4月までは安定しない天候が続いた伊豆地方だったが、5月の半ば過ぎから夏を思わせる日が多くなった。同時に遡上も多く見られるようになった。

狩野川は、昨秋の台風の通過で川底に堆積していた土砂が押し流され、上流部から大きな石が転がってきたという。この大石にアユのエサとなるアカが付いた。従来あった石にもアカが付いて黒光りするなど、いい状態で解禁を迎えることができた。石に付着する緑色の藻「アオノロ」も見られるが、こちらはまとまった雨で流されれば、川の状態はより良くなるはず。ジリジリと照り付けるような盛夏になれば、トップシーズンを迎える。

【興津川】コロナ対策で、5月20日の解禁を6月1日まで遅らせた。水温は17度と例年より1~2度低く、小雨、20センチ減水とハードルは高かった。場所も丸淵~立花橋などに限定されたが、群れを見つけた人は確実に釣り上げた。12~18センチが15~35匹と、釣果もまずまず。遡上は例年通りで、アカ付きも良く、目視も可能。
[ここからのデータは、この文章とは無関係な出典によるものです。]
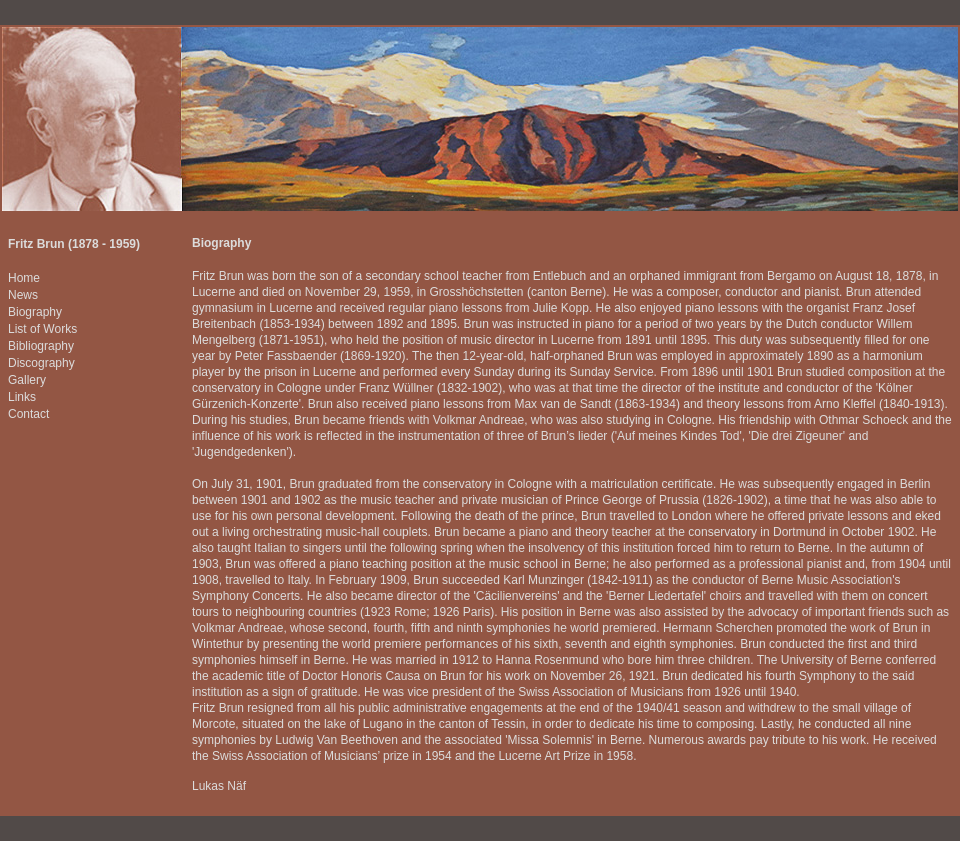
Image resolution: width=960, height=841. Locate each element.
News (23, 295)
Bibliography (41, 346)
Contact (28, 414)
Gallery (27, 380)
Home (24, 278)
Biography (35, 312)
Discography (41, 363)
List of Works (42, 329)
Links (22, 397)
「まとまった雨が降って濁りが入ってもいい。水位が動けば、川の状態はさらによくなる。気温が上がれば、楽しみが増える」。地元の常連、横山愛治さんはこう話していた。

◆あこがれ亭【電話】054・393・3814。オトリアユ1匹600円。

【桂川】約2000人が訪れた。人気の猿橋公園前では、午前中だけで68匹も掛けた人がいた。サイズは15~18センチ。同川漁協によると、平水で濁りもなし。朝は寒かったが、徐々に追い始めたという。日刊釣りペンクラブの相吉孝顕会員は「桂川では10トン放流する。このうち7割は、追いがいいことで人気の琵琶湖産。初日から絶えず誰かが掛けていた。期待通りで、これからも楽しめる」と話していた。
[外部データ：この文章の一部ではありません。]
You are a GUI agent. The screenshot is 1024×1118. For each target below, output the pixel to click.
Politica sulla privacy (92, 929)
◆桂川漁協【電話】0554・63・0083。オトリアユ1匹600円。

【久慈川】20センチ超の良型が目立った。現場を訪れた日刊釣りペンクラブの大関実会員は「浅場、深場に関係なく、流れの強い場所に分があった」と言う。解禁初日は曇りまたは雨で冷え込み、追いが良くなかったが、袋田地区の菜洗や南田気橋上下流など、ポイントさえつかめば確実に掛かった。「全体に型がそろっていた。これで太陽が照れば、もっと良くなる」(大関会員)。

◆菊池商店【電話】0295・72・3037。オトリアユ1匹400円、3匹1000円。

【那珂川】解禁初日としては上々の釣果があった。10~21センチが10~33匹。町裏、小船渡、日暮といったポイントを主体に1000人ほどが訪れた。水量が豊富な場所を中心に分があり、獲物の追いもまずまずだった。もともと、今年は早い段階から遡上が見られ、「昨年の10倍。数的には申し分ない」と、漁協関係者などから言われるほど魚影も濃かった。前評判通りだった。水位は、20センチほど減水している。これが戻れば、さらに状態は上向きそうだ。

◆人見【電話】0287・54・0556。オトリアユ3匹1000円。